Every year, whalers in the Faroe Islands, a territory of Denmark, kill hundreds of pilot whales along with other species including bottlenose dolphins and Atlantic white-sided dolphins. The whales are hunted much like dolphins are in Japan’s infamous cove–herded into enclosed areas or up beaches and then killed primarily for their meat.
The hunt is an annual tradition dating back more than 1,000 years. It is not regulated because it targets smaller species that the International Whaling Commission (IWC) does not manage. It is also not illegal because the Faroe Islands are not members of the European Union so they are not part of any anti-whaling legislation.
The first hunt this year took place on July 21 and since then, 1,085 whales and dolphins have been killed. This is higher than the average but there are at least 750,000 pilot whales in the North Atlantic so their population is not in danger.
So why are so many people working to put an end to it?

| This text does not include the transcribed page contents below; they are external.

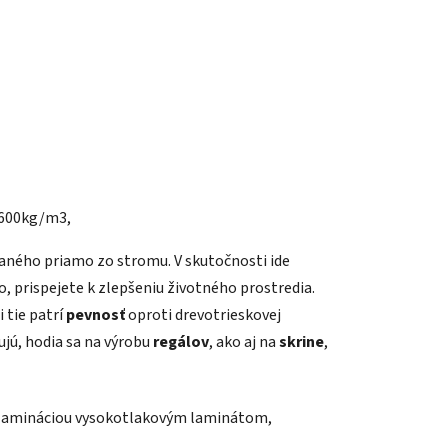
 600kg/m3,
aného priamo zo stromu. V skutočnosti ide
vo, prispejete k zlepšeniu životného prostredia.
 tie patrí
pevnosť
oproti drevotrieskovej
ujú, hodia sa na výrobu
regálov
, ako aj na
skrine
,
 lamináciou vysokotlakovým laminátom,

For conservationists, it’s about the cruelty of the hunting and killing methods (which I won’t detail here–if you want more information, check out this post). For others, it’s about the safety of the people. Pilot whale meat is heavily contaminated with mercury and persistent organic compounds and is therefore not very safe to eat. The problem is that Faroese physicians haven’t warned against the consumption of pilot whale meat in five years so many people don’t know how bad it is.
Potential changes in the regulation may impact the success and longevity of the hunt in the near future.
The Minister of Fisheries Jacob Vestergaard recently proposed new regulations that would require all Faroese pilot whale hunters to undergo training in “proper killing techniques.” Hunters who completed the training would receive a license allowing them to participate in the hunt. If accepted, the new rule will take effect on May 1, 2015, leaving time for only one more unregulated hunting season.
Some conservation groups worry that this proposed rule is simply a political move to silence the opposition. They are concerned that the hunt will be able to continue because it is being conducted by people who are experts in proper killing procedures and will therefore be considered humane.
Others, however, believe that many of the hunters participate for the thrill of the hunt and because those people are not hunters or fishers by profession, they are unlikely to go through the training process which would make the hunt much smaller.
We’ll keep you posted as the hunt continues and the decision is made.